Depends entirely on what you're doing.
If you are running one processor-intensive thing at a time, and it does not take advantage of multiple processors (say, many Photoshop operations, or most of what iMovie does), then the 867 will be much faster.
If you are doing something intensive that makes heavy use of both processors (say, 3D rendering) then the 2X500 will probably be a little faster. Remember, though, that even under IDEAL circumstances, you lose a portion of the available power when running processes that use multiple processors, so it's going to be close.
If you are doing several tasks at once--say, compressing a video while surfing the web or working in another app--then the 2X500 machine will feel much faster, since it'll be able to more efficiently spread the work between the processors.
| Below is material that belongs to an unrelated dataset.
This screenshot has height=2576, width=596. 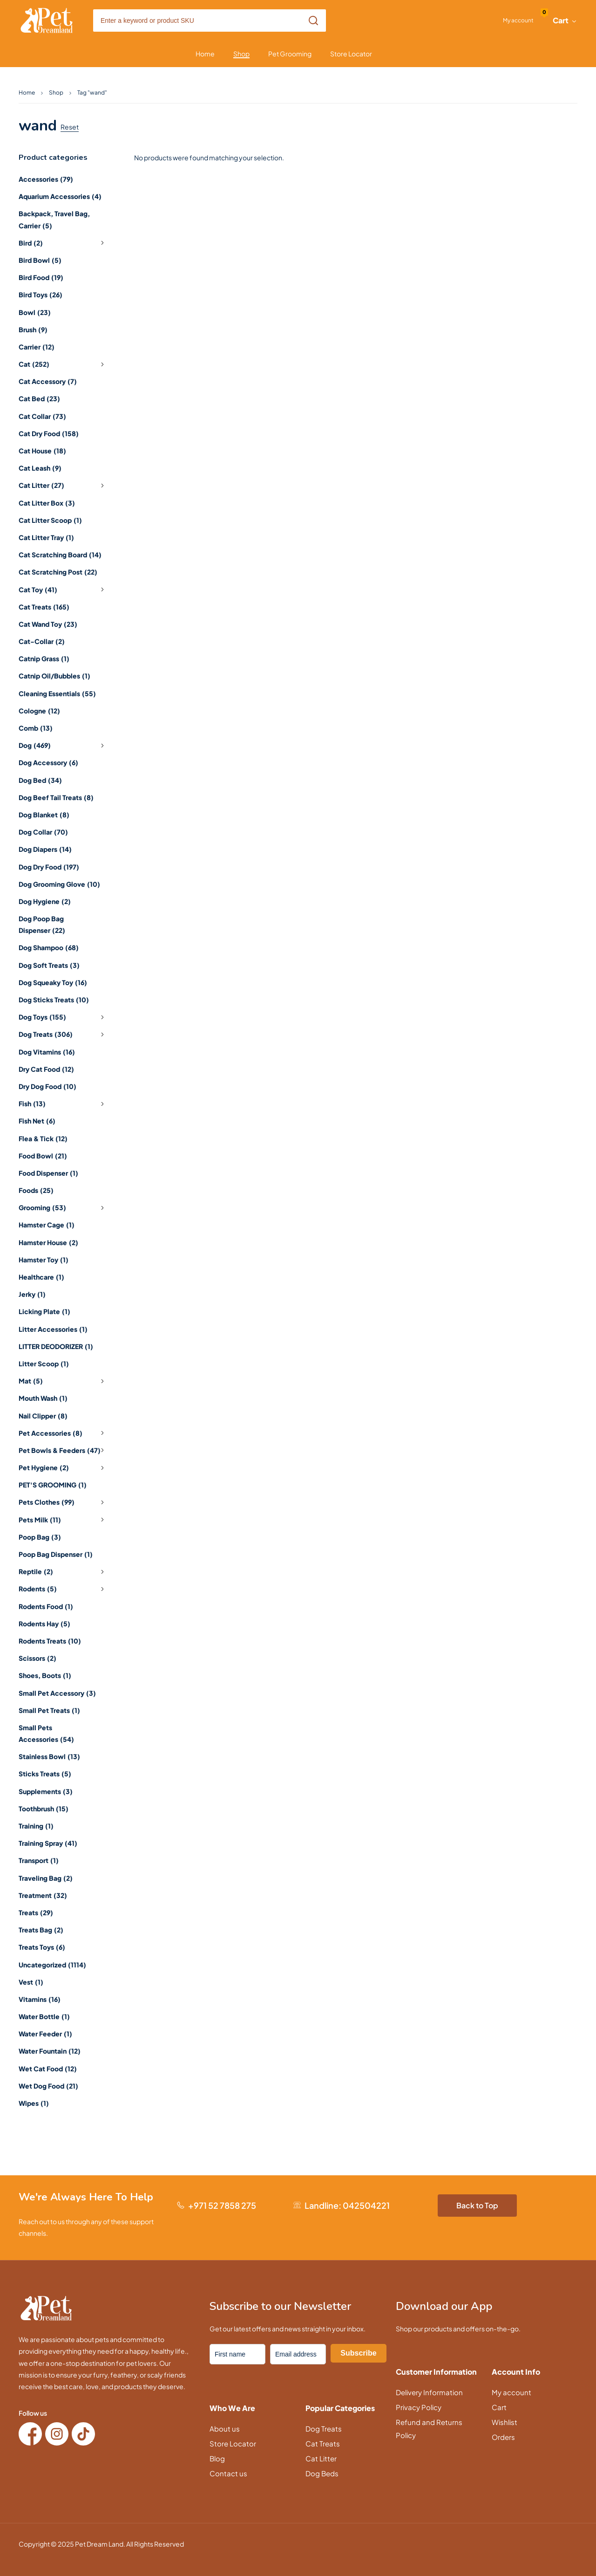 I want to click on Pet Hygiene, so click(x=63, y=1467).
A modern OS can do this sort of switching on a single processor, of course, but it works better with two.
It's also worth remembering that, assuming you're talking about the machines I think you are, the 867MHz one has a faster system bus, significantly better default graphics card, and a different cacheing system (the DP500 uses L2 cache only, while the 867 has faster, smaller L2 and larger, slower L3), all of which can be relevant (particularly the graphics) depending on what you're doing.
How about some real-world benchmarks, albeit on older applications:
http://www.barefeats.com/pm01.html
...and indeed, in FileMaker Pro (only uses one processor) the 867 is much faster, while in CineBench (heavy multiprocessor) the dual 500 edges it out by about 10%.
The closest thing to a good reference you're going to find are benchmarks at BareFeats, and maybe MacWorld (not sure how much of their results are aviailable online). You're only going to get comparisons of machines of similar vintage, though.